A toy cannon fires a .11 kg shell with initial velocity vi=10m/s in the direction 52 degrees above the horizontal. The shell's trajectory curves downward because of gravity, so that time t=.61 s the shell is below the straight line by some vertical distance deltaH. find the distance "deltaH" in the absence of air resistance. the acceleration of gravity is 9.8 m/s^2. answers in units of m
What straight line are you measuring from?
y = y0 + 10*sin52*t -(g/2)*t^2
"DeltaH" = y0 - y
(assuming it is measured positive downwards)
Plug in for t and g and compute deltaH
To find the vertical distance deltaH, we can use the kinematic equation for vertical motion. The equation is given by:
Δy = viy * t + (1/2) * a * t^2
Where:
Δy is the vertical displacement (deltaH in this case)
viy is the initial vertical velocity (vi * sin θ)
t is the time of flight
a is the acceleration due to gravity (9.8 m/s^2)

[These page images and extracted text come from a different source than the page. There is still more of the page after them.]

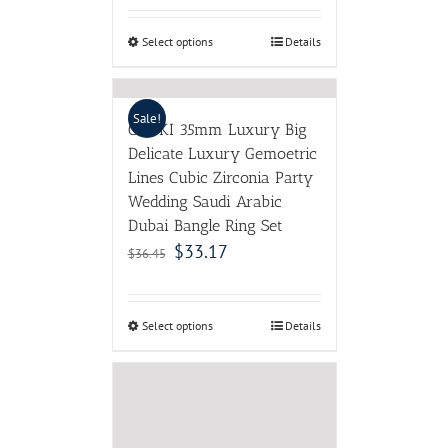
Select options
Details
Sale!
GODKI 35mm Luxury Big
Delicate Luxury Gemoetric
Lines Cubic Zirconia Party
Wedding Saudi Arabic
Dubai Bangle Ring Set
$
33.17
$
36.45
Select options
Details
WesternRain Fashion
Red/Blue Crystal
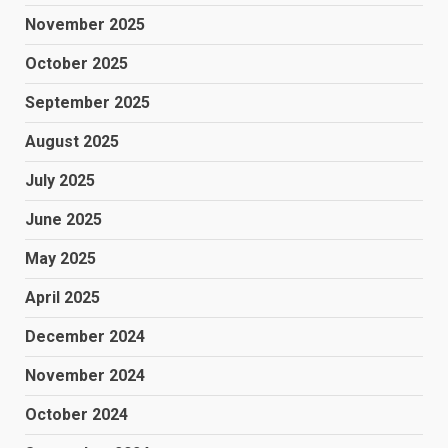
November 2025
October 2025
September 2025
August 2025
July 2025
June 2025
May 2025
April 2025
December 2024
November 2024
October 2024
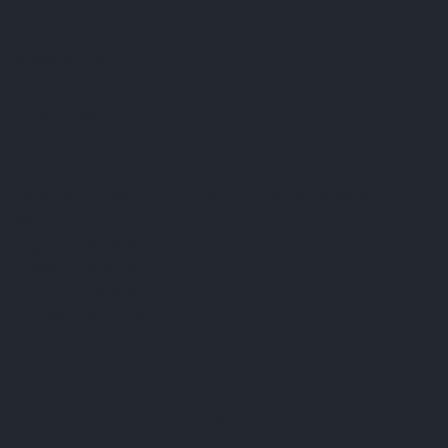
FAQ
Terms & Conditions
Shipping Policy
Refund Policy
Privacy Policy
Cookie Policy
Established 1995 • Family-Owned in Brighton, Michigan
9912 E. Grand River
Brighton, Mi. 48116
dan@thejewelrydepot.com
810-229-1706 (call)
810-599-7397 (text)
Facebook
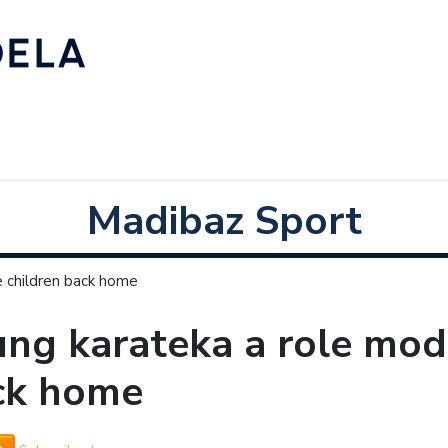
Madibaz Sport
e children back home
ng karateka a role mode
ck home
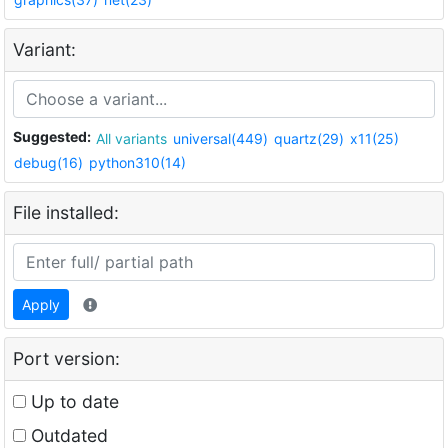
Variant:
Suggested:
All variants
universal(449)
quartz(29)
x11(25)
debug(16)
python310(14)
File installed:
Apply
Port version:
Up to date
Outdated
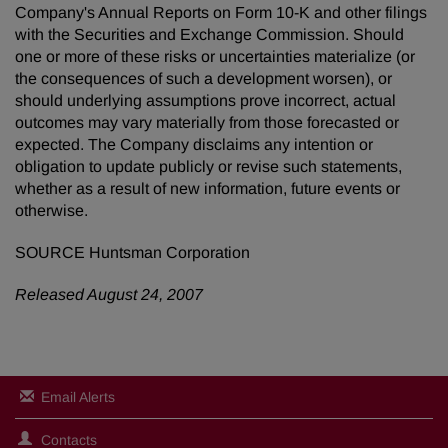
Company's Annual Reports on Form 10-K and other filings
with the Securities and Exchange Commission. Should
one or more of these risks or uncertainties materialize (or
the consequences of such a development worsen), or
should underlying assumptions prove incorrect, actual
outcomes may vary materially from those forecasted or
expected. The Company disclaims any intention or
obligation to update publicly or revise such statements,
whether as a result of new information, future events or
otherwise.
SOURCE Huntsman Corporation
Released August 24, 2007
Email Alerts
Contacts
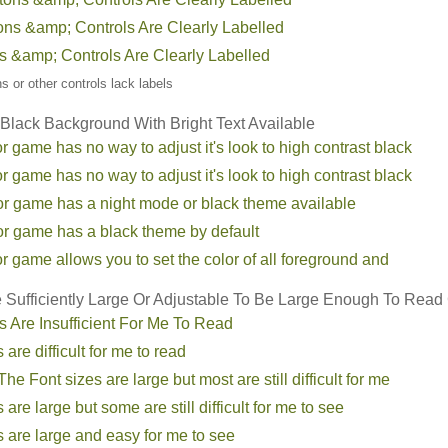
tons &amp; Controls Are Clearly Labelled
ns &amp; Controls Are Clearly Labelled
ons or other controls lack labels
 Black Background With Bright Text Available
r game has no way to adjust it's look to high contrast black
r game has no way to adjust it's look to high contrast black
or game has a night mode or black theme available
or game has a black theme by default
r game allows you to set the color of all foreground and
e Sufficiently Large Or Adjustable To Be Large Enough To Read
s Are Insufficient For Me To Read
 are difficult for me to read
he Font sizes are large but most are still difficult for me
 are large but some are still difficult for me to see
s are large and easy for me to see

Since we have the values for viy, t, and a, we can substitute them into the equation to calculate deltaH.
viy = vi * sin θ = 10 m/s * sin 52° ≈ 7.61 m/s
Δy = 7.61 m/s * 0.61 s + (1/2) * 9.8 m/s^2 * (0.61 s)^2
Δy = 4.648 m + 1.807 m
Δy ≈ 6.455 m
Therefore, the vertical distance deltaH is approximately 6.455 meters in the absence of air resistance.